Segment Start: INPUT DATA
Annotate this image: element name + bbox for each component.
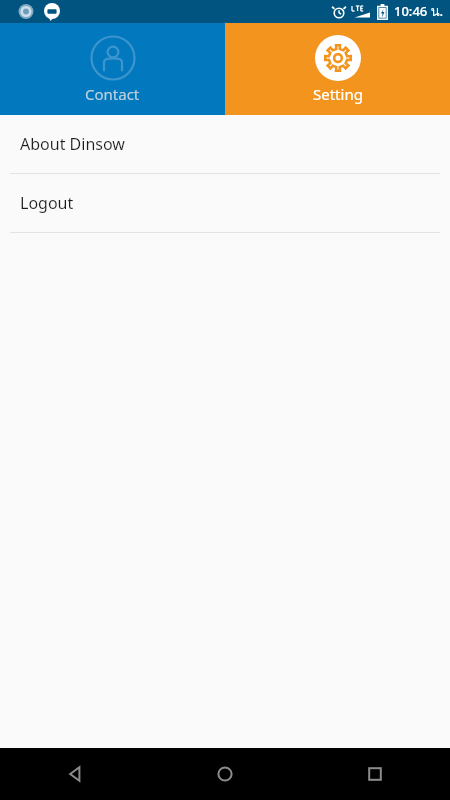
staticText: Contact	[85, 84, 140, 104]
button[interactable]: Logout	[0, 174, 450, 232]
staticText: 10:46 น.	[394, 1, 444, 22]
button[interactable]: Setting	[225, 23, 450, 115]
button[interactable]: Home	[150, 748, 300, 800]
staticText: About Dinsow	[20, 133, 125, 155]
staticText: Logout	[20, 192, 74, 214]
staticText: Setting	[313, 84, 363, 104]
button[interactable]: Contact	[0, 23, 225, 115]
button[interactable]: Recent apps	[300, 748, 450, 800]
button[interactable]: About Dinsow	[0, 115, 450, 173]
button[interactable]: Back	[0, 748, 150, 800]
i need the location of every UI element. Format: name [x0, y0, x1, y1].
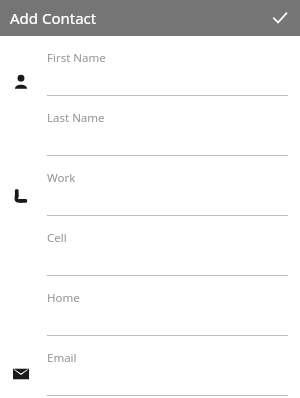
button[interactable]: First Name [0, 36, 300, 96]
staticText: Last Name [47, 110, 105, 126]
button[interactable]: Home [0, 276, 300, 336]
staticText: Email [47, 350, 77, 366]
button[interactable]: Cell [0, 216, 300, 276]
button[interactable]: Save contact [266, 4, 294, 32]
button[interactable]: Email [0, 336, 300, 396]
button[interactable]: Work [0, 156, 300, 216]
staticText: Home [47, 290, 80, 306]
staticText: First Name [47, 50, 106, 66]
staticText: Add Contact [10, 8, 97, 28]
button[interactable]: Last Name [0, 96, 300, 156]
staticText: Cell [47, 230, 67, 246]
staticText: Work [47, 170, 76, 186]
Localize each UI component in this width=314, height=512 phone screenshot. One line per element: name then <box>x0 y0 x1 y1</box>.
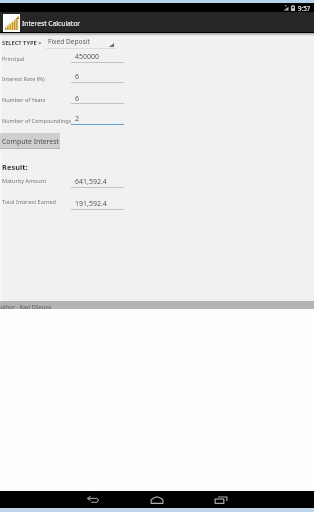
staticText: Number of Years <box>2 96 46 103</box>
staticText: Fixed Deposit <box>48 37 90 46</box>
staticText: Compute Interest <box>2 137 59 146</box>
button[interactable]: Recents <box>189 491 253 508</box>
staticText: Number of Compoundings <box>2 117 72 124</box>
staticText: 641,592.4 <box>75 177 107 187</box>
staticText: 6 <box>75 94 80 104</box>
staticText: 450000 <box>75 52 100 62</box>
staticText: Principal <box>2 55 25 62</box>
staticText: Interest Rate (%) <box>2 75 45 82</box>
staticText: Total Interest Earned <box>2 198 56 205</box>
staticText: SELECT TYPE > <box>2 39 42 47</box>
button[interactable]: Compute Interest <box>0 133 60 149</box>
staticText: Maturity Amount <box>2 177 47 184</box>
staticText: 191,592.4 <box>75 199 107 209</box>
button[interactable]: Home <box>125 491 189 508</box>
button[interactable]: Fixed Deposit <box>46 34 116 48</box>
staticText: Author - Ravi DSouza <box>0 303 52 310</box>
button[interactable]: Back <box>61 491 125 508</box>
staticText: 2 <box>75 114 80 124</box>
staticText: 6 <box>75 72 80 82</box>
staticText: Result: <box>2 162 28 172</box>
staticText: Interest Calculator <box>22 19 81 28</box>
staticText: 9:57 <box>298 4 311 12</box>
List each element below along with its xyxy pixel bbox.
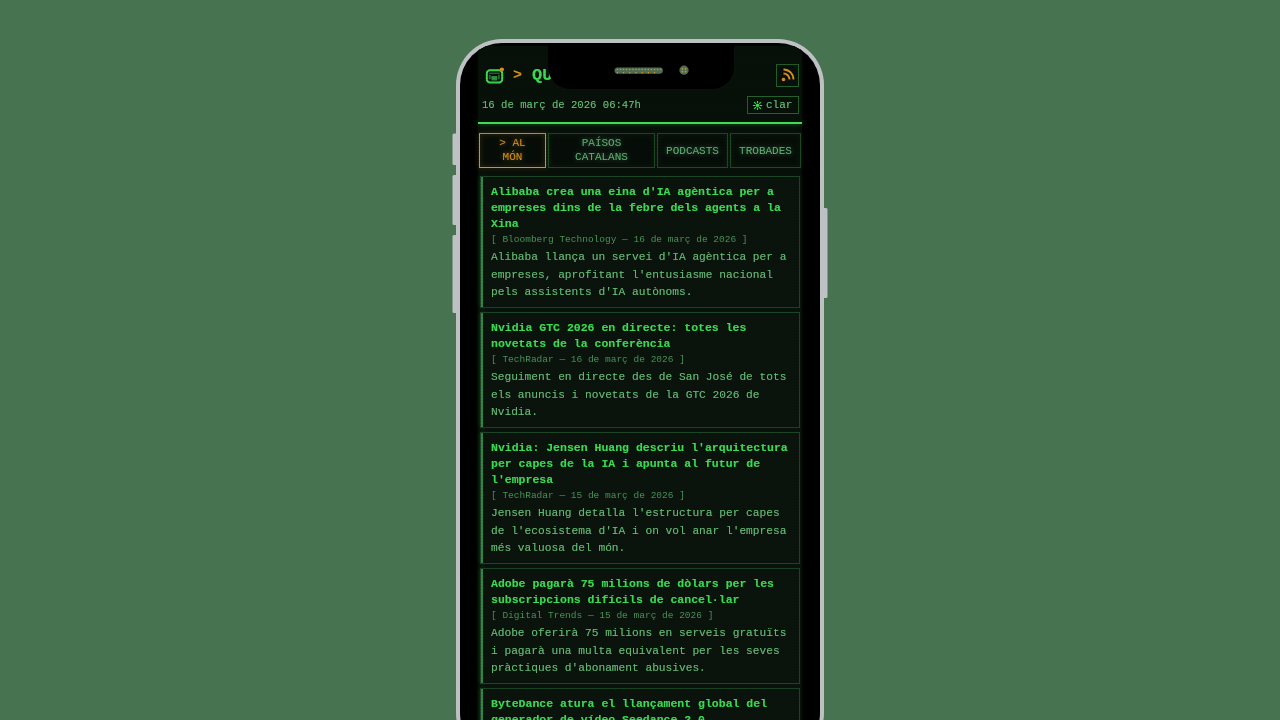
Segment End: INPUT DATA
## [AIM OF THE EXERCISE]
Give back every line of the listing where the word "Logout" shows up.

## [ANSWER BOX]
button[interactable]: Logout	[0, 174, 450, 232]
staticText: Logout	[20, 192, 74, 214]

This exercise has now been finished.